- EXERCISE DATA:
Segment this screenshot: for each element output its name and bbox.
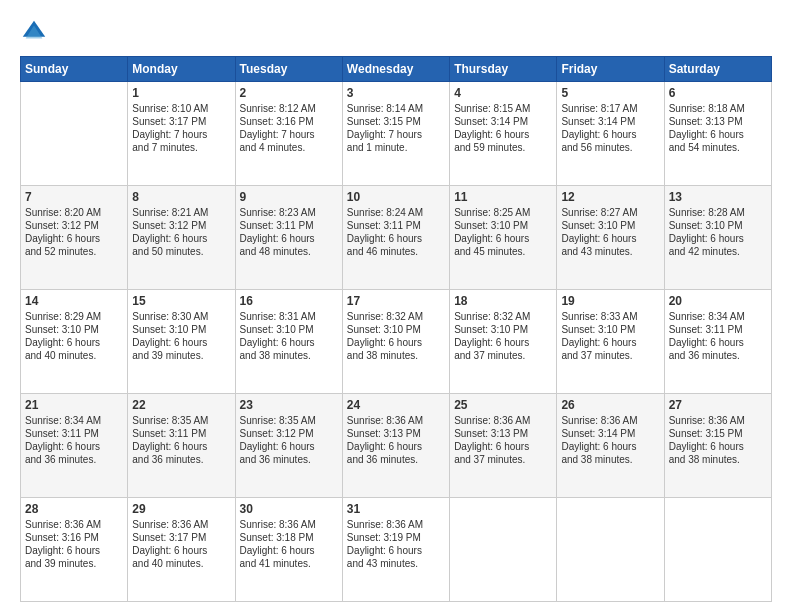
logo [20, 18, 52, 46]
day-number: 8 [132, 189, 230, 205]
day-info: Sunrise: 8:30 AM Sunset: 3:10 PM Dayligh… [132, 310, 230, 362]
day-number: 4 [454, 85, 552, 101]
day-info: Sunrise: 8:36 AM Sunset: 3:19 PM Dayligh… [347, 518, 445, 570]
calendar-cell: 19Sunrise: 8:33 AM Sunset: 3:10 PM Dayli… [557, 290, 664, 394]
calendar-cell: 26Sunrise: 8:36 AM Sunset: 3:14 PM Dayli… [557, 394, 664, 498]
day-info: Sunrise: 8:36 AM Sunset: 3:14 PM Dayligh… [561, 414, 659, 466]
day-info: Sunrise: 8:23 AM Sunset: 3:11 PM Dayligh… [240, 206, 338, 258]
day-number: 25 [454, 397, 552, 413]
calendar-cell: 2Sunrise: 8:12 AM Sunset: 3:16 PM Daylig… [235, 82, 342, 186]
calendar-week-2: 14Sunrise: 8:29 AM Sunset: 3:10 PM Dayli… [21, 290, 772, 394]
calendar-cell: 15Sunrise: 8:30 AM Sunset: 3:10 PM Dayli… [128, 290, 235, 394]
weekday-header-thursday: Thursday [450, 57, 557, 82]
day-number: 10 [347, 189, 445, 205]
day-info: Sunrise: 8:36 AM Sunset: 3:15 PM Dayligh… [669, 414, 767, 466]
day-info: Sunrise: 8:31 AM Sunset: 3:10 PM Dayligh… [240, 310, 338, 362]
day-number: 23 [240, 397, 338, 413]
day-info: Sunrise: 8:18 AM Sunset: 3:13 PM Dayligh… [669, 102, 767, 154]
calendar-cell: 10Sunrise: 8:24 AM Sunset: 3:11 PM Dayli… [342, 186, 449, 290]
day-number: 1 [132, 85, 230, 101]
day-info: Sunrise: 8:35 AM Sunset: 3:11 PM Dayligh… [132, 414, 230, 466]
day-number: 11 [454, 189, 552, 205]
day-number: 7 [25, 189, 123, 205]
day-info: Sunrise: 8:32 AM Sunset: 3:10 PM Dayligh… [454, 310, 552, 362]
calendar-cell [21, 82, 128, 186]
weekday-header-monday: Monday [128, 57, 235, 82]
day-number: 30 [240, 501, 338, 517]
calendar-week-3: 21Sunrise: 8:34 AM Sunset: 3:11 PM Dayli… [21, 394, 772, 498]
day-info: Sunrise: 8:34 AM Sunset: 3:11 PM Dayligh… [669, 310, 767, 362]
day-number: 15 [132, 293, 230, 309]
day-number: 24 [347, 397, 445, 413]
day-info: Sunrise: 8:20 AM Sunset: 3:12 PM Dayligh… [25, 206, 123, 258]
calendar-body: 1Sunrise: 8:10 AM Sunset: 3:17 PM Daylig… [21, 82, 772, 602]
calendar-cell: 4Sunrise: 8:15 AM Sunset: 3:14 PM Daylig… [450, 82, 557, 186]
calendar-cell [557, 498, 664, 602]
logo-icon [20, 18, 48, 46]
day-number: 13 [669, 189, 767, 205]
calendar-cell: 5Sunrise: 8:17 AM Sunset: 3:14 PM Daylig… [557, 82, 664, 186]
day-info: Sunrise: 8:15 AM Sunset: 3:14 PM Dayligh… [454, 102, 552, 154]
calendar-week-1: 7Sunrise: 8:20 AM Sunset: 3:12 PM Daylig… [21, 186, 772, 290]
calendar-table: SundayMondayTuesdayWednesdayThursdayFrid… [20, 56, 772, 602]
day-info: Sunrise: 8:28 AM Sunset: 3:10 PM Dayligh… [669, 206, 767, 258]
calendar-cell: 28Sunrise: 8:36 AM Sunset: 3:16 PM Dayli… [21, 498, 128, 602]
day-number: 6 [669, 85, 767, 101]
day-number: 29 [132, 501, 230, 517]
day-number: 20 [669, 293, 767, 309]
day-info: Sunrise: 8:32 AM Sunset: 3:10 PM Dayligh… [347, 310, 445, 362]
calendar-cell: 3Sunrise: 8:14 AM Sunset: 3:15 PM Daylig… [342, 82, 449, 186]
day-info: Sunrise: 8:36 AM Sunset: 3:18 PM Dayligh… [240, 518, 338, 570]
day-info: Sunrise: 8:25 AM Sunset: 3:10 PM Dayligh… [454, 206, 552, 258]
calendar-cell: 16Sunrise: 8:31 AM Sunset: 3:10 PM Dayli… [235, 290, 342, 394]
day-number: 26 [561, 397, 659, 413]
day-number: 18 [454, 293, 552, 309]
calendar-cell: 18Sunrise: 8:32 AM Sunset: 3:10 PM Dayli… [450, 290, 557, 394]
day-info: Sunrise: 8:12 AM Sunset: 3:16 PM Dayligh… [240, 102, 338, 154]
calendar-cell: 11Sunrise: 8:25 AM Sunset: 3:10 PM Dayli… [450, 186, 557, 290]
day-number: 16 [240, 293, 338, 309]
calendar-cell [450, 498, 557, 602]
weekday-header-row: SundayMondayTuesdayWednesdayThursdayFrid… [21, 57, 772, 82]
calendar-cell: 22Sunrise: 8:35 AM Sunset: 3:11 PM Dayli… [128, 394, 235, 498]
calendar-cell: 7Sunrise: 8:20 AM Sunset: 3:12 PM Daylig… [21, 186, 128, 290]
day-info: Sunrise: 8:27 AM Sunset: 3:10 PM Dayligh… [561, 206, 659, 258]
day-info: Sunrise: 8:36 AM Sunset: 3:13 PM Dayligh… [454, 414, 552, 466]
calendar-cell: 17Sunrise: 8:32 AM Sunset: 3:10 PM Dayli… [342, 290, 449, 394]
day-info: Sunrise: 8:10 AM Sunset: 3:17 PM Dayligh… [132, 102, 230, 154]
day-info: Sunrise: 8:33 AM Sunset: 3:10 PM Dayligh… [561, 310, 659, 362]
day-number: 5 [561, 85, 659, 101]
weekday-header-saturday: Saturday [664, 57, 771, 82]
day-number: 14 [25, 293, 123, 309]
weekday-header-wednesday: Wednesday [342, 57, 449, 82]
day-number: 17 [347, 293, 445, 309]
page-container: SundayMondayTuesdayWednesdayThursdayFrid… [0, 0, 792, 612]
calendar-cell: 23Sunrise: 8:35 AM Sunset: 3:12 PM Dayli… [235, 394, 342, 498]
day-info: Sunrise: 8:24 AM Sunset: 3:11 PM Dayligh… [347, 206, 445, 258]
weekday-header-tuesday: Tuesday [235, 57, 342, 82]
calendar-cell: 6Sunrise: 8:18 AM Sunset: 3:13 PM Daylig… [664, 82, 771, 186]
calendar-cell: 25Sunrise: 8:36 AM Sunset: 3:13 PM Dayli… [450, 394, 557, 498]
header [20, 18, 772, 46]
day-number: 9 [240, 189, 338, 205]
calendar-week-0: 1Sunrise: 8:10 AM Sunset: 3:17 PM Daylig… [21, 82, 772, 186]
day-number: 21 [25, 397, 123, 413]
day-info: Sunrise: 8:34 AM Sunset: 3:11 PM Dayligh… [25, 414, 123, 466]
calendar-cell: 27Sunrise: 8:36 AM Sunset: 3:15 PM Dayli… [664, 394, 771, 498]
day-number: 28 [25, 501, 123, 517]
day-number: 12 [561, 189, 659, 205]
day-info: Sunrise: 8:17 AM Sunset: 3:14 PM Dayligh… [561, 102, 659, 154]
calendar-week-4: 28Sunrise: 8:36 AM Sunset: 3:16 PM Dayli… [21, 498, 772, 602]
calendar-cell: 8Sunrise: 8:21 AM Sunset: 3:12 PM Daylig… [128, 186, 235, 290]
day-number: 31 [347, 501, 445, 517]
calendar-cell: 29Sunrise: 8:36 AM Sunset: 3:17 PM Dayli… [128, 498, 235, 602]
day-info: Sunrise: 8:14 AM Sunset: 3:15 PM Dayligh… [347, 102, 445, 154]
day-number: 19 [561, 293, 659, 309]
day-info: Sunrise: 8:21 AM Sunset: 3:12 PM Dayligh… [132, 206, 230, 258]
calendar-cell: 30Sunrise: 8:36 AM Sunset: 3:18 PM Dayli… [235, 498, 342, 602]
calendar-cell: 24Sunrise: 8:36 AM Sunset: 3:13 PM Dayli… [342, 394, 449, 498]
day-info: Sunrise: 8:36 AM Sunset: 3:16 PM Dayligh… [25, 518, 123, 570]
calendar-cell: 1Sunrise: 8:10 AM Sunset: 3:17 PM Daylig… [128, 82, 235, 186]
calendar-header: SundayMondayTuesdayWednesdayThursdayFrid… [21, 57, 772, 82]
calendar-cell: 20Sunrise: 8:34 AM Sunset: 3:11 PM Dayli… [664, 290, 771, 394]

- WHAT THE TASK REQUIRES:
Would you return all lines from the preceding listing that contain the word "weekday"?

- REPLY:
weekday-header-thursday: Thursday [450, 57, 557, 82]
weekday-header-monday: Monday [128, 57, 235, 82]
weekday-header-row: SundayMondayTuesdayWednesdayThursdayFrid… [21, 57, 772, 82]
weekday-header-saturday: Saturday [664, 57, 771, 82]
weekday-header-wednesday: Wednesday [342, 57, 449, 82]
weekday-header-tuesday: Tuesday [235, 57, 342, 82]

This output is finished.